Autumn Foraging – Bramley Apple Crumble Recipe

by SAM PHIPPS

As soon as the children return to school following the summer holidays my thoughts turn towards Autumn. Those crisp mornings and light fading days just shout Autumn. It has to be one of my favourite Seasons, predominantly because of my love of the countryside.

The season’s colours and ever-changing landscapes give so much joy. One of my favourite pastimes during Autumn is foraging for fruits & berries. We are lucky enough to have an Apple Tree in our garden and so apples are plentiful but I do enjoy heading off with the kids to pick berries.

Cabbages & Roses Jersey Dress

 

Autumn Foraging

Autumn Foraging also leads to one of my other passions for home baking. The children love it when the days harvest leads to a fruit crumble and custard. It doesn’t matter which fruit you choose as the combinations are endless.

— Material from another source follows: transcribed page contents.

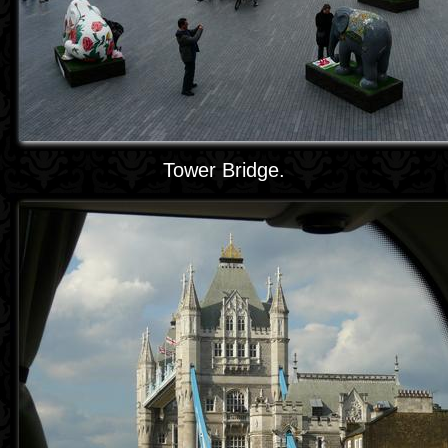
Tower Bridge.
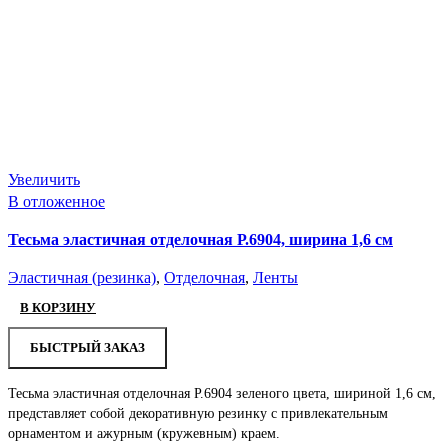
Увеличить
В отложенное
Тесьма эластичная отделочная Р.6904, ширина 1,6 см
Эластичная (резинка)
,
Отделочная
,
Ленты
В КОРЗИНУ
БЫСТРЫЙ ЗАКАЗ
Тесьма эластичная отделочная Р.6904 зеленого цвета, шириной 1,6 см,
представляет собой декоративную резинку с привлекательным
орнаментом и ажурным (кружевным) краем.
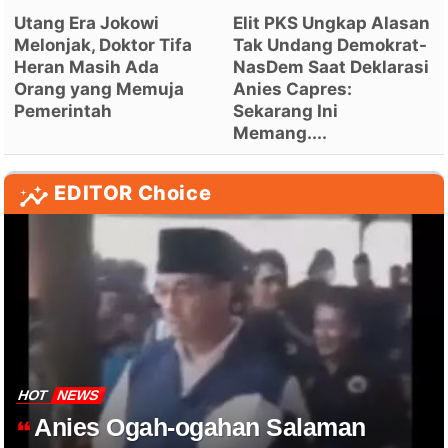
Utang Era Jokowi
Elit PKS Ungkap Alasan
Melonjak, Doktor Tifa
Tak Undang Demokrat-
Heran Masih Ada
NasDem Saat Deklarasi
Orang yang Memuja
Anies Capres:
Pemerintah
Sekarang Ini
Memang....
EDITOR Choice
HOT
NEWS
Anies Ogah-ogahan Salaman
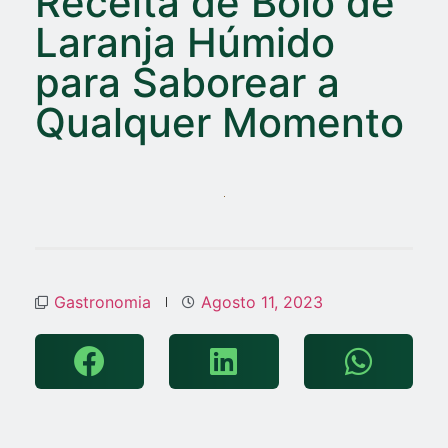
Receita de Bolo de
Laranja Húmido
para Saborear a
Qualquer Momento
Gastronomia
Agosto 11, 2023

In my home, we love Bramley Apple and strawberry crumble with lashings of custard. Why not try this and see if you agree..

Ingredients

Bramley Apples 450 g

200g Strawberries, not overripe

3 tbsp Sugar

1 tbsp water

Plain flour 100g

Demerara Sugar 100g

Unsalted Butter 100g

Porridge Oats 100g

Method

Heat the oven to 180c /350 f / gas 4 . Mix the flour with the demerara sugar in a mixing bowl. Add the diced butter and toss in the flour. Rub in the butter until the mixture looks like coarse crumbs. Stir in the Porridge Oats. Set aside whilst making the filing.

Peel the Apples and roughly chop into 2cm pieces. Wipe the Strawberries and half any large ones, leaving the smaller ones whole. Gently mix the fruit with the sugar and tip into a baking dish. Sprinkle over the water. Scatter the crumble topping over the fruit but don’t compact it. Bake in the oven for 30 to 35 minutes until golden brown and the juices have started to bubble. Leave to stand for 15 minutes before serving with custard.